Even if the world community succeeds in reducing all greenhouse gas emissions to net zero over the next 15 years at most, numerous communities and economies are already facing challenges that are in part impossible to overcome.
The poorest and most vulnerable will be the hardest hit, not just because climate-sensitive regions are already grappling with changing patterns of rainy seasons and dry spells, ever more extreme weather events and a slow but inexorable rise in sea level.
Even five years on from the adoption of the Paris climate agreement, the affected regions and people are still awaiting urgently needed financial and material resources. And regrettably, neither was there any follow-up by way of substantial financial commitments after the usual calls – most recently heard at the Dutch Adaptation Summit early in the year – for joint action in the face of the climate crisis. The high-sounding rhetoric would then have been matched by concrete action.
According to the OECD, the public climate finance provided so far by industrialised countries for adaptation in developing countries was USD 13 billion in 2018, of which two-thirds, it is worth noting, comprise repayable loans. Under the Paris climate agreement, however, the sum should be four times as much, or half the USD 100 billion per year pledged as of 2020. Besides, the OECD confirms a criticism voiced for years by Alliance Sud (see Study and key figures, March 2020): the poorest countries received just a fraction of the amount – according to the latest OECD numbers for 2018, just 14 per cent went to least developed countries, and 2 per cent to Small Island Developing States (SIDS).

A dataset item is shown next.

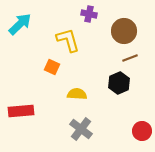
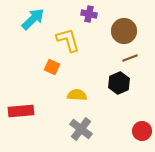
cyan arrow: moved 13 px right, 5 px up
yellow semicircle: moved 1 px down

This contrasts with rapidly rising climate costs. In the annual Adaptation Gap Report, the United Nations Environment Programme (UNEP) estimates the current annual investment requirement for climate protection and resilience in developing countries at USD 70 billion. By 2030, annual adaptation costs in the global South will rise to USD 140-300 billion, and could be as much as USD 500 billion by 2050.
Rather than as “costs”, the Global Commission on Adaptation (GCA) characterises climate change adaptation as investments with a return on investment for the economy. In a report published in September 2019, it estimates that the 1.8 trillion needed for resilient infrastructure or environmental adaptation measures such as the rehabilitation of dying coral reefs or the protection of mangrove forests will yield a net benefit for the regions concerned of USD 7.1 trillion. Improved protection of coastal areas not only saves human lives and buildings, but also improves drinking water quality and secures sea-based income sources. Some adaptation measures such as reforestation have a far greater benefit, e.g. helping to protect species, and even potentially contributing directly to achieving the emission reduction targets of the countries concerned.